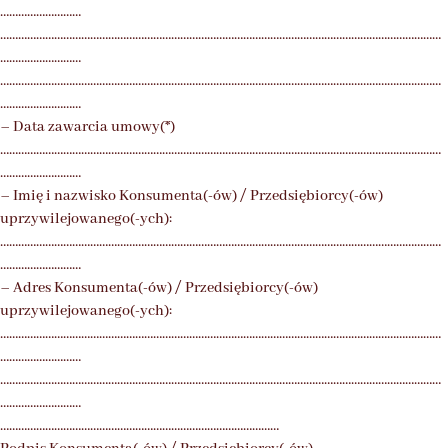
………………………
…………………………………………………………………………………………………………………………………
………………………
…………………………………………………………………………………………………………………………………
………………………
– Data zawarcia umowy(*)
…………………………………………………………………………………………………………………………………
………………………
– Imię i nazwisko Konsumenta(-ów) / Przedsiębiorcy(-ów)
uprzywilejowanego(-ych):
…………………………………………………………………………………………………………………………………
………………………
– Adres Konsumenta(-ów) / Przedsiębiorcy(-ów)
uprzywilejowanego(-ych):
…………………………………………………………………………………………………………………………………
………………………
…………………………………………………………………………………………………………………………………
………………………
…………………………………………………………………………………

+---+

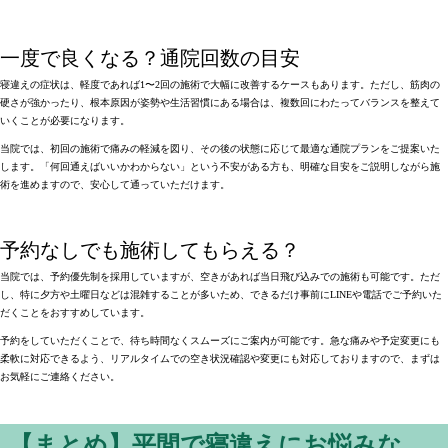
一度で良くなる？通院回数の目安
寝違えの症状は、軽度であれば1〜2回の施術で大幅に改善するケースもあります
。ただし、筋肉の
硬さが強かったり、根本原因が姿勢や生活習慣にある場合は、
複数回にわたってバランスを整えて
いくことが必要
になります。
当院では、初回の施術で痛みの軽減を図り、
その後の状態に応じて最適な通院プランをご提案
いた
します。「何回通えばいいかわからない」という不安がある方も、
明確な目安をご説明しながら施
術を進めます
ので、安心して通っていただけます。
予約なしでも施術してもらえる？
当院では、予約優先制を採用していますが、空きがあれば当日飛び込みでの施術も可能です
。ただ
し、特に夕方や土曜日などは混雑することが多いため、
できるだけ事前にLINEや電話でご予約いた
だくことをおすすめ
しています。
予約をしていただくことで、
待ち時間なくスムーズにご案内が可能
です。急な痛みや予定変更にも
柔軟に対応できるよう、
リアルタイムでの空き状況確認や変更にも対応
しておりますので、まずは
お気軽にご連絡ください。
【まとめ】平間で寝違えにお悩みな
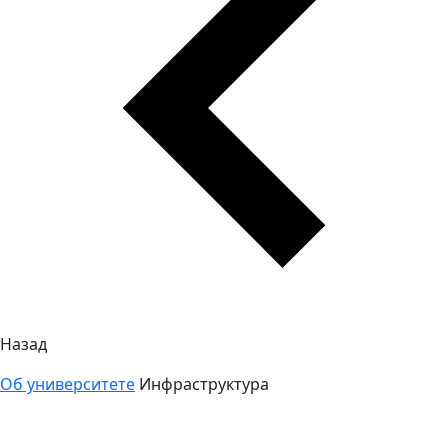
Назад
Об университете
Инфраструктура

+---+

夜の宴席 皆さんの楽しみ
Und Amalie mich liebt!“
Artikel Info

+---+

Out of the material above, output word for word the line with "硬さが強かったり、根本原因が姿勢や生活習慣にある場合は、", the line with "待ち時間なくスムーズにご案内が可能", and all lines between them, with nothing else.

硬さが強かったり、根本原因が姿勢や生活習慣にある場合は、
複数回にわたってバランスを整えて
いくことが必要
になります。
当院では、初回の施術で痛みの軽減を図り、
その後の状態に応じて最適な通院プランをご提案
いた
します。「何回通えばいいかわからない」という不安がある方も、
明確な目安をご説明しながら施
術を進めます
ので、安心して通っていただけます。
予約なしでも施術してもらえる？
当院では、予約優先制を採用していますが、空きがあれば当日飛び込みでの施術も可能です
。ただ
し、特に夕方や土曜日などは混雑することが多いため、
できるだけ事前にLINEや電話でご予約いた
だくことをおすすめ
しています。
予約をしていただくことで、
待ち時間なくスムーズにご案内が可能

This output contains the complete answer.